• _Aim of the task_:
Your answer should be the lines from the one with "Gastronomía" to the end of the data below, both included, exact and free of pictures.

┌──

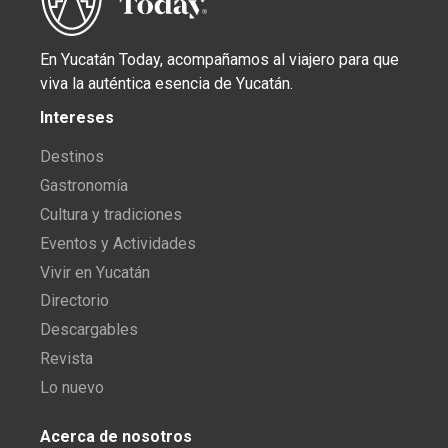
En Yucatán Today, acompañamos al viajero para que
viva la auténtica esencia de Yucatán.
Intereses
Destinos
Gastronomía
Cultura y tradiciones
Eventos y Actividades
Vivir en Yucatán
Directorio
Descargables
Revista
Lo nuevo
Acerca de nosotros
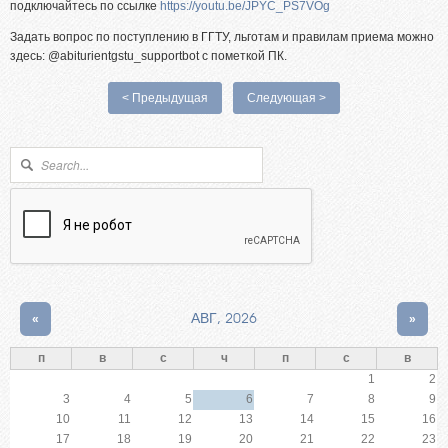
подключайтесь по ссылке
https://youtu.be/JPYC_PS7VOg
Задать вопрос по поступлению в ГГТУ, льготам и правилам приема можно
здесь: @abiturientgstu_supportbot с пометкой ПК.
< Предыдущая
Следующая >
Форма поиска
Поиск
«
АВГ, 2026
»
п
в
с
ч
п
с
в
1
2
3
4
5
6
7
8
9
10
11
12
13
14
15
16
17
18
19
20
21
22
23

└──

• _Written solution_:
Gastronomía
Cultura y tradiciones
Eventos y Actividades
Vivir en Yucatán
Directorio
Descargables
Revista
Lo nuevo
Acerca de nosotros
подключайтесь по ссылке
https://youtu.be/JPYC_PS7VOg
Задать вопрос по поступлению в ГГТУ, льготам и правилам приема можно
здесь: @abiturientgstu_supportbot с пометкой ПК.
< Предыдущая
Следующая >
Форма поиска
Поиск
«
АВГ, 2026
»
п
в
с
ч
п
с
в
1
2
3
4
5
6
7
8
9
10
11
12
13
14
15
16
17
18
19
20
21
22
23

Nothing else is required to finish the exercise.